在多个设备上进行集成

在多个设备上进行集成#

我们展示了如何在 MNIST 数据集上训练一个 CNN 集成,其中集成的规模等于可用设备的数量。简而言之,这个改变可以描述为

  • 使用 jax.pmap() 将多个函数并行化,

  • 分割随机种子以获得不同的参数初始化,

  • 复制输入并在必要时解除复制输出,

  • 对来自不同设备的概率进行平均以计算预测值。

在这个 HOWTO 中,我们省略了一些代码,例如导入、CNN 模块和度量计算,但是可以在 MNIST 示例 中找到它们。

并行函数#

我们首先创建一个 create_train_state() 的并行版本,它检索模型的初始参数。我们使用 jax.pmap() 来实现这一点。“pmapping”一个函数的效果是它将使用 XLA 编译该函数(类似于 jax.jit()),但在 XLA 设备(例如 GPU/TPU)上并行执行它。

def create_train_state(rng, learning_rate, momentum):
  cnn = CNN()
  params = cnn.init(rng, jnp.ones([1, 28, 28, 1]))['params']
  tx = optax.sgd(learning_rate, momentum)
  return train_state.TrainState.create(
      apply_fn=cnn.apply, params=params, tx=tx)
@functools.partial(jax.pmap, static_broadcasted_argnums=(1, 2))
def create_train_state(rng, learning_rate, momentum):
  cnn = CNN()
  params = cnn.init(rng, jnp.ones([1, 28, 28, 1]))['params']
  tx = optax.sgd(learning_rate, momentum)
  return train_state.TrainState.create(
      apply_fn=cnn.apply, params=params, tx=tx)

请注意,对于上面的单模型代码,我们使用 jax.jit() 来延迟初始化模型(有关更多详细信息,请参阅 Module.init 的文档)。对于集成情况,jax.pmap() 默认情况下将映射提供的参数 rng 的第一个轴,因此我们应该确保在稍后调用此函数时,为每个设备提供不同的值。

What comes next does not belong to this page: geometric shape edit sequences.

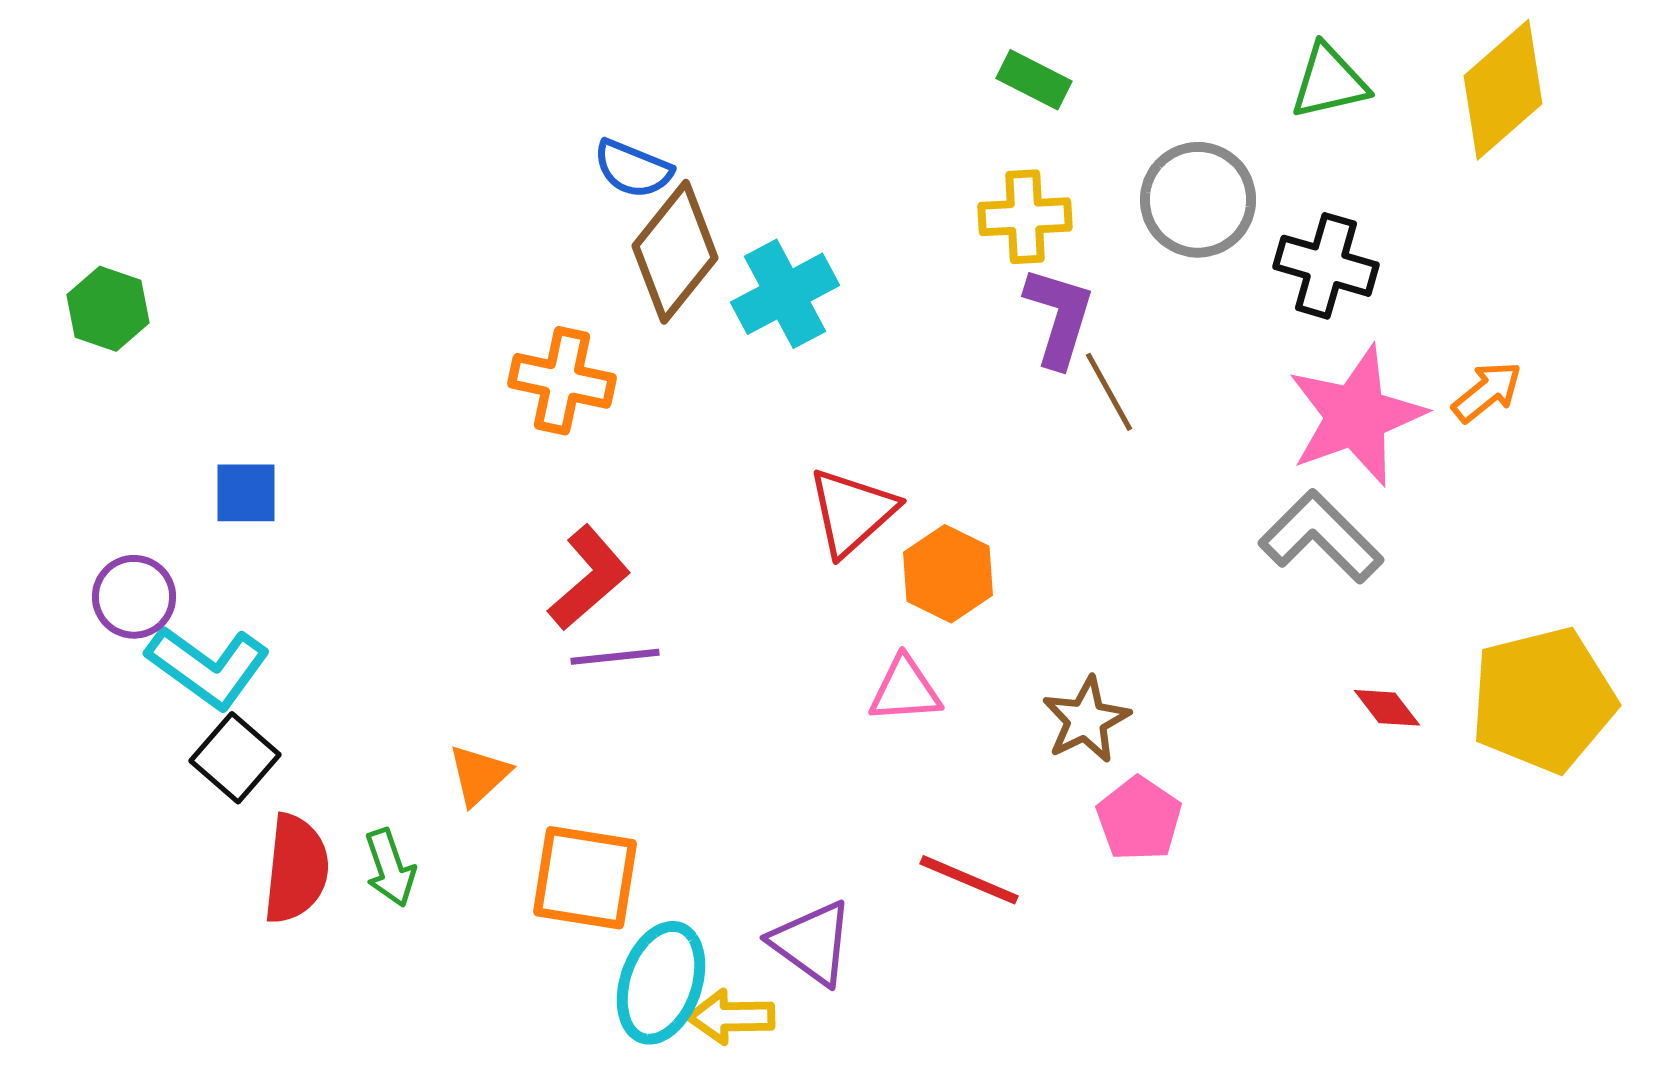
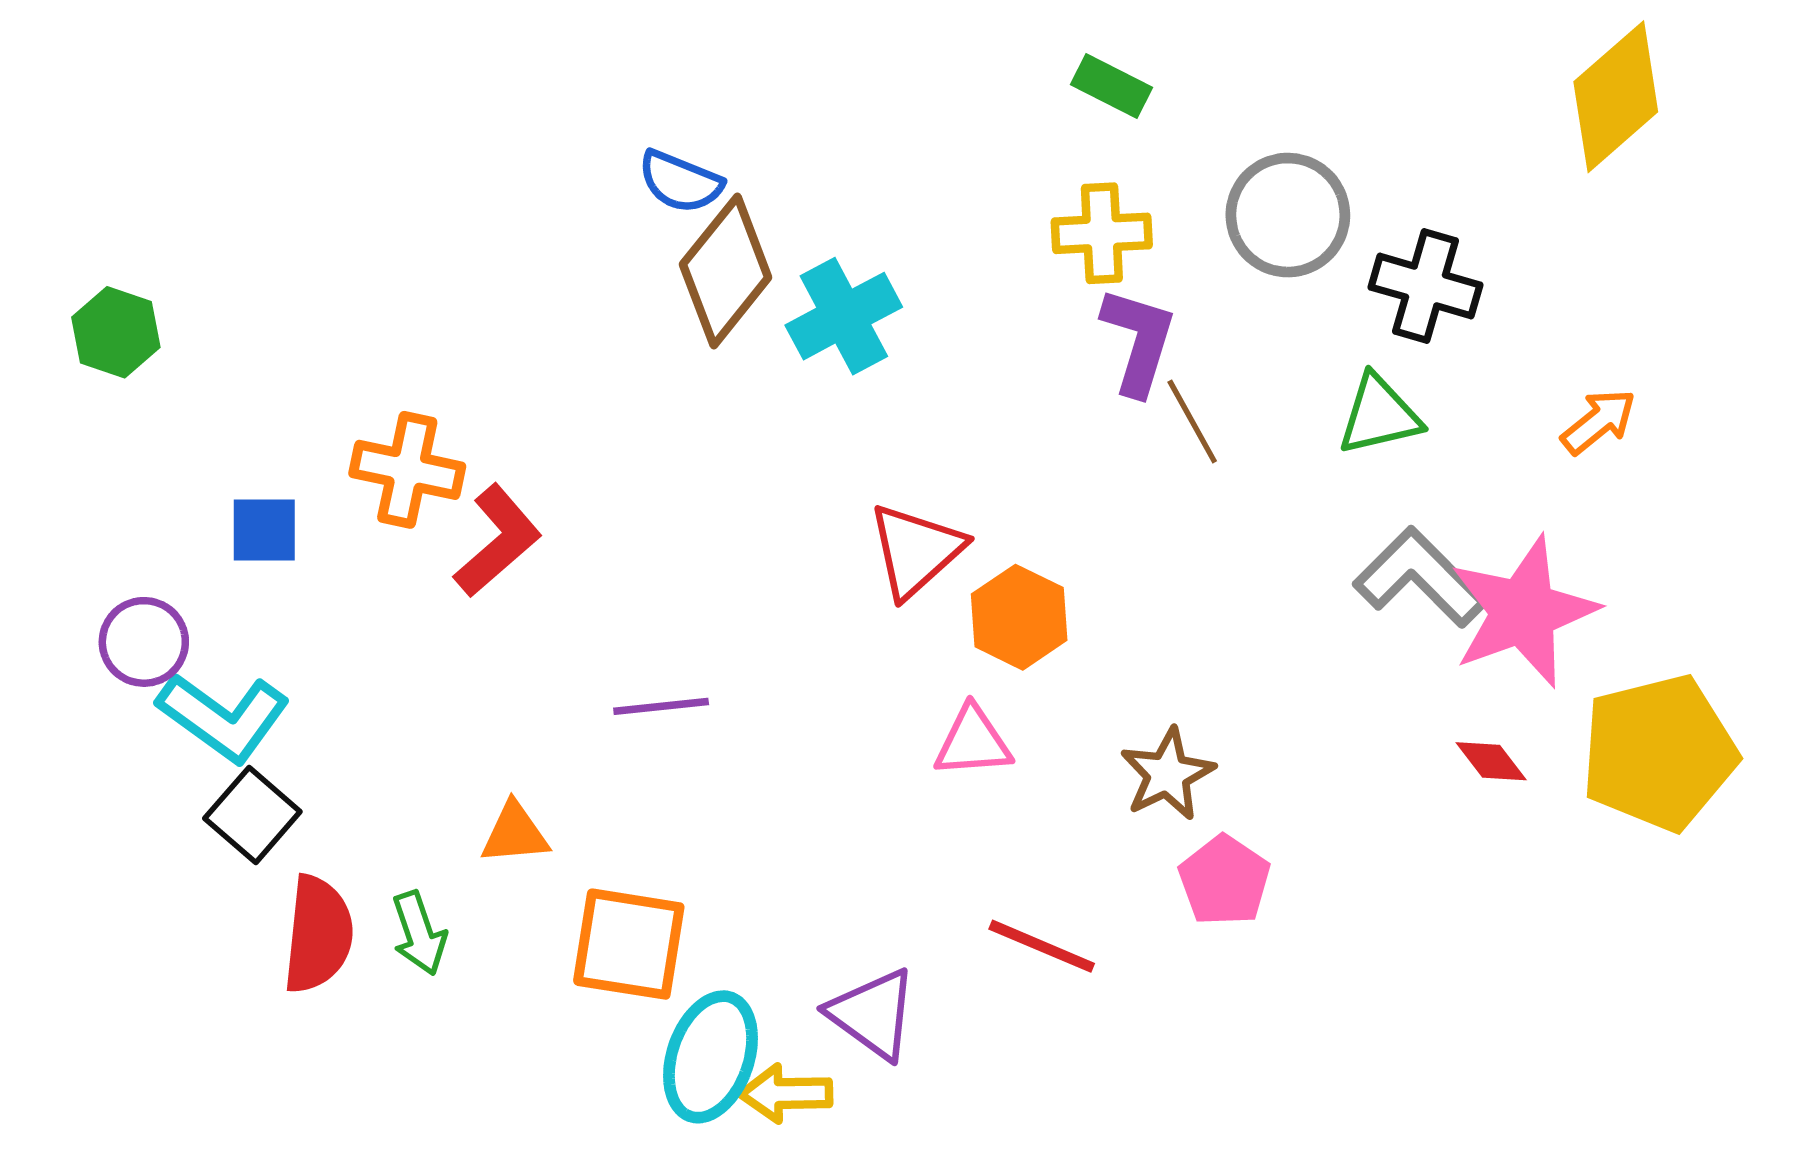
green triangle: (1329, 82) -> (1379, 415), moved
orange cross: (562, 381) -> (407, 470), moved
pink star: (1356, 416) -> (1523, 612), moved
red L-shape: (589, 578) -> (498, 541), moved
orange triangle: (479, 775) -> (515, 833), turned 38

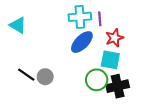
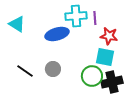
red star: (114, 38) -> (109, 36), turned 30
blue ellipse: (82, 42) -> (57, 34), moved, turned 30
gray circle: (45, 77) -> (53, 69), moved

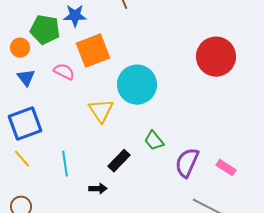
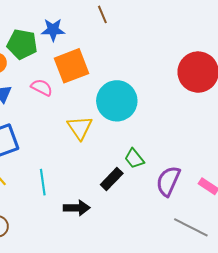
black rectangle: (119, 161) -> (112, 179), moved
black arrow: (98, 189) -> (77, 208), size x1.4

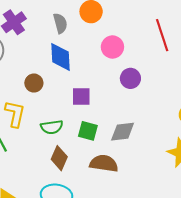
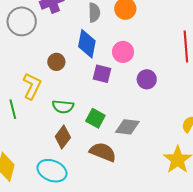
pink circle: (112, 47) -> (123, 52), moved
purple square: (81, 97) -> (102, 74), moved

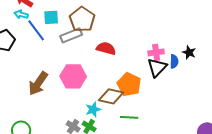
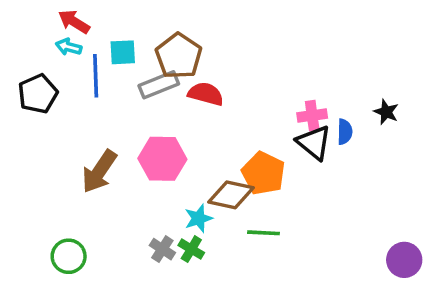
blue line: (36, 30) -> (96, 76), turned 35
red semicircle: (106, 48) -> (206, 94), moved
black star: (189, 52) -> (386, 112), moved
black triangle: (157, 67) -> (314, 143), turned -35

还要注意我们如何指定 learning_ratemomentum 是静态参数,这意味着将使用这些参数的具体值,而不是抽象形状。这是必要的,因为提供的参数将是标量值。有关更多详细信息,请参阅 JIT 机制:跟踪和静态变量

接下来,我们只需对 apply_model()update_model() 函数做同样的事情。为了计算集成中的预测值,我们对各个概率进行平均。我们使用 jax.lax.pmean() 来计算跨设备的平均值。这也要求我们为 jax.pmap()jax.lax.pmean() 指定 axis_name

@jax.jit
def apply_model(state, images, labels):
  def loss_fn(params):
    logits = CNN().apply({'params': params}, images)
    one_hot = jax.nn.one_hot(labels, 10)
    loss = optax.softmax_cross_entropy(logits=logits, labels=one_hot).mean()
    return loss, logits

  grad_fn = jax.value_and_grad(loss_fn, has_aux=True)
  (loss, logits), grads = grad_fn(state.params)

  accuracy = jnp.mean(jnp.argmax(logits, -1) == labels)
  return grads, loss, accuracy

@jax.jit
def update_model(state, grads):
  return state.apply_gradients(grads=grads)
@functools.partial(jax.pmap, axis_name='ensemble')
def apply_model(state, images, labels):
  def loss_fn(params):
    logits = CNN().apply({'params': params}, images)
    one_hot = jax.nn.one_hot(labels, 10)
    loss = optax.softmax_cross_entropy(logits=logits, labels=one_hot).mean()
    return loss, logits

  grad_fn = jax.value_and_grad(loss_fn, has_aux=True)
  (loss, logits), grads = grad_fn(state.params)
  probs = jax.lax.pmean(jax.nn.softmax(logits), axis_name='ensemble')
  accuracy = jnp.mean(jnp.argmax(probs, -1) == labels)
  return grads, loss, accuracy

@jax.pmap
def update_model(state, grads):
  return state.apply_gradients(grads=grads)

训练集成#

接下来,我们转换 train_epoch() 函数。在调用上面的 pmapped 函数时,我们主要需要注意在必要时复制所有设备的参数,并解除复制返回值。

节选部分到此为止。